The women's combined event was part of the alpine skiing program at the 1936 Winter Olympics. It was the debut of alpine skiing at the Winter Olympics, and was the only women's event. The competition consisted of a downhill race on Friday, 7 February and two slalom runs on Saturday, 8 February. Thirty-seven alpine skiers from 13 nations competed.

==Downhill==
The downhill race was held on Friday, 7 February, and the start was below the summit of Kreuzjoch at an elevation of 1580 m. The finish was at the bottom station of the Kreuzeckbahn tramway at 760 m for a vertical drop of 820 m and a course length of 3.300 km.

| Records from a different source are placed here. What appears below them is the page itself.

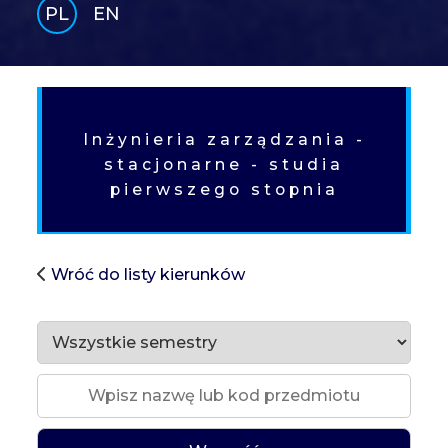
PL
EN
GLI
SH
Inżynieria zarządzania -
stacjonarne - studia
pierwszego stopnia
Wróć do listy kierunków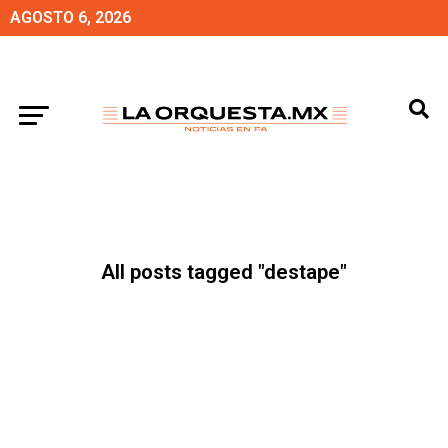
AGOSTO 6, 2026
All posts tagged "destape"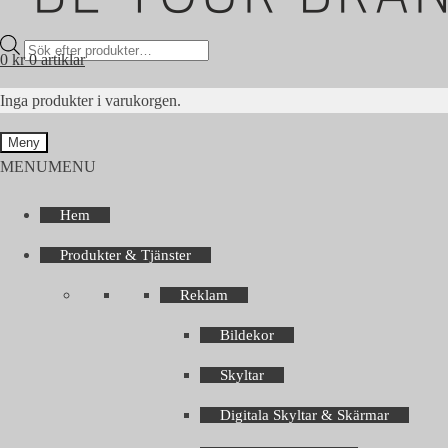
Products
0
kr
0 artiklar
search
Inga produkter i varukorgen.
Meny
MENU
MENU
Hem
Produkter & Tjänster
Reklam
Bildekor
Skyltar
Digitala Skyltar & Skärmar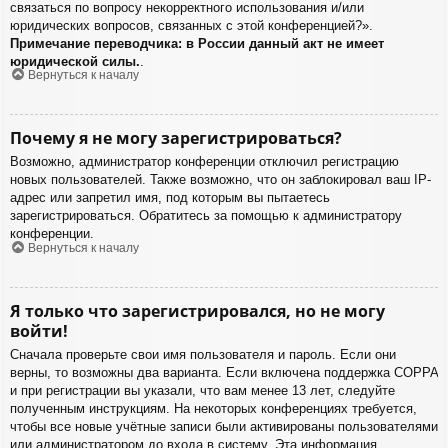
связаться по вопросу некорректного использования и/или
юридических вопросов, связанных с этой конференцией?».
Примечание переводчика: в России данный акт не имеет
юридической силы.
.
Вернуться к началу
Почему я не могу зарегистрироваться?
Возможно, администратор конференции отключил регистрацию
новых пользователей. Также возможно, что он заблокировал ваш IP-
адрес или запретил имя, под которым вы пытаетесь
зарегистрироваться. Обратитесь за помощью к администратору
конференции.
Вернуться к началу
Я только что зарегистрировался, но не могу
войти!
Сначала проверьте свои имя пользователя и пароль. Если они
верны, то возможны два варианта. Если включена поддержка COPPA
и при регистрации вы указали, что вам менее 13 лет, следуйте
полученным инструкциям. На некоторых конференциях требуется,
чтобы все новые учётные записи были активированы пользователями
или администратором до входа в систему. Эта информация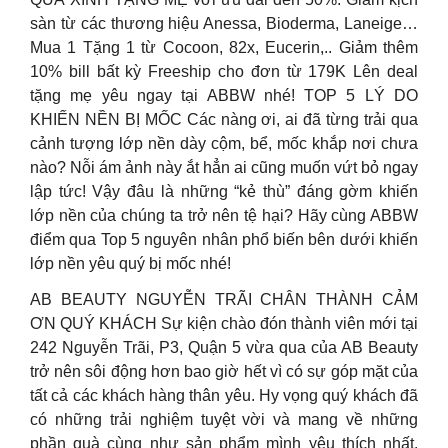
sàn từ các thương hiệu Anessa, Bioderma, Laneige…
Mua 1 Tặng 1 từ Cocoon, 82x, Eucerin,.. Giảm thêm
10% bill bất kỳ Freeship cho đơn từ 179K Lên deal
tặng mẹ yêu ngay tại ABBW nhé! TOP 5 LÝ DO
KHIẾN NỀN BỊ MỐC Các nàng ơi, ai đã từng trải qua
cảnh tượng lớp nền dày cộm, bể, mốc khắp nơi chưa
nào? Nỗi ám ảnh này ắt hẳn ai cũng muốn vứt bỏ ngay
lập tức! Vậy đâu là những “kẻ thù” đáng gờm khiến
lớp nền của chúng ta trở nên tệ hại? Hãy cùng ABBW
điểm qua Top 5 nguyên nhân phổ biến bên dưới khiến
lớp nền yêu quý bị mốc nhé!
AB BEAUTY NGUYỄN TRÃI CHÂN THÀNH CẢM
ƠN QUÝ KHÁCH Sự kiện chào đón thành viên mới tại
242 Nguyễn Trãi, P3, Quận 5 vừa qua của AB Beauty
trở nên sôi động hơn bao giờ hết vì có sự góp mặt của
tất cả các khách hàng thân yêu. Hy vọng quý khách đã
có những trải nghiệm tuyệt vời và mang về những
phần quà cùng như sản phẩm mình yêu thích nhất.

The race started at 11 a.m. and the conditions were good, with temperatures at the start from -5 to -4 C. Laila Schou Nilsen of Norway had the best time at 5:04.4 for an average speed of 39.0 km/h, with an average vertical descent rate of 2.69 m/s.

All starters were able to finish the race. The men's downhill race followed and was begun at noon.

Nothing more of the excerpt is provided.